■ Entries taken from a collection
··········
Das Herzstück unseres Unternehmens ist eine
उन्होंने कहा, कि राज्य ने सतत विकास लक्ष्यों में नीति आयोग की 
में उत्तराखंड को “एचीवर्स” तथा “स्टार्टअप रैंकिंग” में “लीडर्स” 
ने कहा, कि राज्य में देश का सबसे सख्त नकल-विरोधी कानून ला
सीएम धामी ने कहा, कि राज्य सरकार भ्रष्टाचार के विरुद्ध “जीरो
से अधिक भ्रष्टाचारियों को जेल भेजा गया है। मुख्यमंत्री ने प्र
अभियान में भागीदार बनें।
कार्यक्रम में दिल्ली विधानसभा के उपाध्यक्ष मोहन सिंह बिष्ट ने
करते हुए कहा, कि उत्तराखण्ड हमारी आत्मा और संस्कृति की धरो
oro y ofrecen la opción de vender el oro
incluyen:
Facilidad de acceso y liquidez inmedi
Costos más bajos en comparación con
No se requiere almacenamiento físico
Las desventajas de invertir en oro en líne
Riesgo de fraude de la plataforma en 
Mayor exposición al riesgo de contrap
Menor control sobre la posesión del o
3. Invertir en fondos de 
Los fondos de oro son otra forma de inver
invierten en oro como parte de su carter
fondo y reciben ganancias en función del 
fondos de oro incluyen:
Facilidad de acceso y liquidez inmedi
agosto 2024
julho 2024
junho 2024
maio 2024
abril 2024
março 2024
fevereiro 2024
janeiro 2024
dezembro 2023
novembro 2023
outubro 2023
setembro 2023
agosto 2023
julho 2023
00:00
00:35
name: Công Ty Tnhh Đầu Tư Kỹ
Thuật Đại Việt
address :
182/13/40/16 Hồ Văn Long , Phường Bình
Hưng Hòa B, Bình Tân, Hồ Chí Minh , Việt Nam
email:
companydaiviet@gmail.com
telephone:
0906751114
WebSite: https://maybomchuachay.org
··········
■ THE TASK
Would you please copy every line of the data exactly?

■ SOLUTION FOR THIS TASK
Das Herzstück unseres Unternehmens ist eine
उन्होंने कहा, कि राज्य ने सतत विकास लक्ष्यों में नीति आयोग की 
में उत्तराखंड को “एचीवर्स” तथा “स्टार्टअप रैंकिंग” में “लीडर्स” 
ने कहा, कि राज्य में देश का सबसे सख्त नकल-विरोधी कानून ला
सीएम धामी ने कहा, कि राज्य सरकार भ्रष्टाचार के विरुद्ध “जीरो
से अधिक भ्रष्टाचारियों को जेल भेजा गया है। मुख्यमंत्री ने प्र
अभियान में भागीदार बनें।
कार्यक्रम में दिल्ली विधानसभा के उपाध्यक्ष मोहन सिंह बिष्ट ने
करते हुए कहा, कि उत्तराखण्ड हमारी आत्मा और संस्कृति की धरो
oro y ofrecen la opción de vender el oro
incluyen:
Facilidad de acceso y liquidez inmedi
Costos más bajos en comparación con
No se requiere almacenamiento físico
Las desventajas de invertir en oro en líne
Riesgo de fraude de la plataforma en 
Mayor exposición al riesgo de contrap
Menor control sobre la posesión del o
3. Invertir en fondos de 
Los fondos de oro son otra forma de inver
invierten en oro como parte de su carter
fondo y reciben ganancias en función del 
fondos de oro incluyen:
Facilidad de acceso y liquidez inmedi
agosto 2024
julho 2024
junho 2024
maio 2024
abril 2024
março 2024
fevereiro 2024
janeiro 2024
dezembro 2023
novembro 2023
outubro 2023
setembro 2023
agosto 2023
julho 2023
00:00
00:35
name: Công Ty Tnhh Đầu Tư Kỹ
Thuật Đại Việt
address :
182/13/40/16 Hồ Văn Long , Phường Bình
Hưng Hòa B, Bình Tân, Hồ Chí Minh , Việt Nam
email:
companydaiviet@gmail.com
telephone:
0906751114
WebSite: https://maybomchuachay.org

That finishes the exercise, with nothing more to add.